Jefferson replied with a letter dated Christmas Day, 1800, and soon offered his support. Once Jefferson became President the following year, Waterhouse introduced Edward Jenner's method of cowpox vaccination in the United States. He attempted to maintain a monopoly over the cowpox vaccine, for both financial reasons and to protect the vaccine from incompetent or fraudulent physicians. Waterhouse made the first vaccinations in the United States on four of his children. He commissioned a controlled experiment at the Boston Board of Health in which 19 vaccinated and 2 unvaccinated boys were exposed to the smallpox virus. The vaccinated boys demonstrated immunity, and both unvaccinated boys succumbed to the disease.

===Personal life===
In 1788, he married Elizabeth Oliver, with whom he had six children. She died in childbirth in 1815. In 1819, he married Louisa Lee; no children resulted from this marriage.

Waterhouse was a prickly character, with a tendency to become involved in controversy.

===Military service===
Waterhouse had a commission in the U.S. Army during the War of 1812 in the days before military physicians were accorded rank.

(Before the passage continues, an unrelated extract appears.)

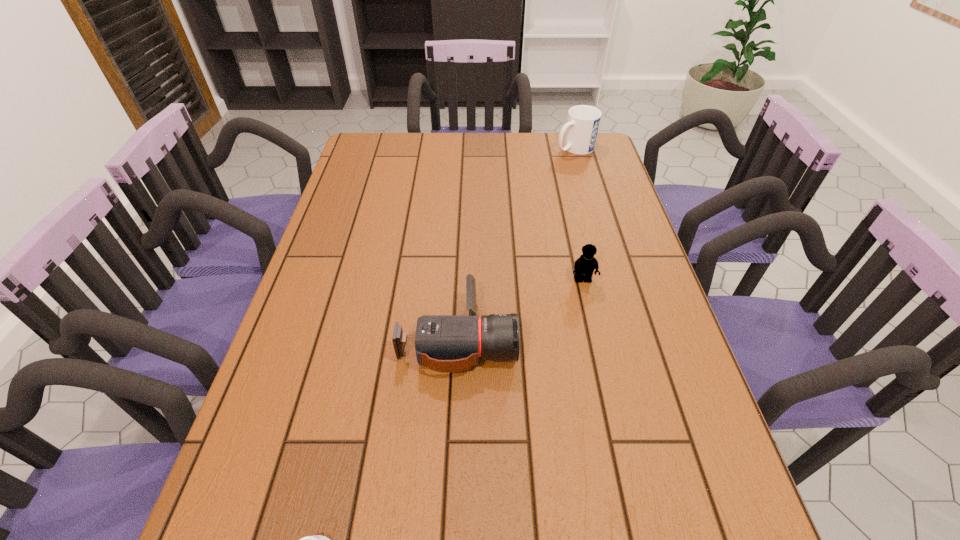 Where is `object that is positioned at the far right corner`? object that is positioned at the far right corner is located at coordinates (583, 121).

The image size is (960, 540). I want to click on free location at the far edge of the desktop, so click(526, 136).

Where is `vacant space at the left edge of the desktop`? This screenshot has height=540, width=960. vacant space at the left edge of the desktop is located at coordinates (342, 380).

Image resolution: width=960 pixels, height=540 pixels. What are the coordinates of `free space at the right edge of the desktop` in the screenshot? It's located at (623, 371).

Where is `blank region between the third farthest object and the mug`? Image resolution: width=960 pixels, height=540 pixels. blank region between the third farthest object and the mug is located at coordinates (516, 242).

Waterhouse was assigned to a Navy Frigate that was eventually captured by the Royal Navy. Waterhouse along with the surviving crew members was held in a British prison ship under harsh conditions until the end of the war. After he was repatriated to the United States, Waterhouse published a critical account of the British POW system. Choosing to remain in the military after the war, Waterhouse held the position of "Hospital Surgeon", in 1818 he was promoted to "Post Surgeon", and in 1821 he was honorably discharged.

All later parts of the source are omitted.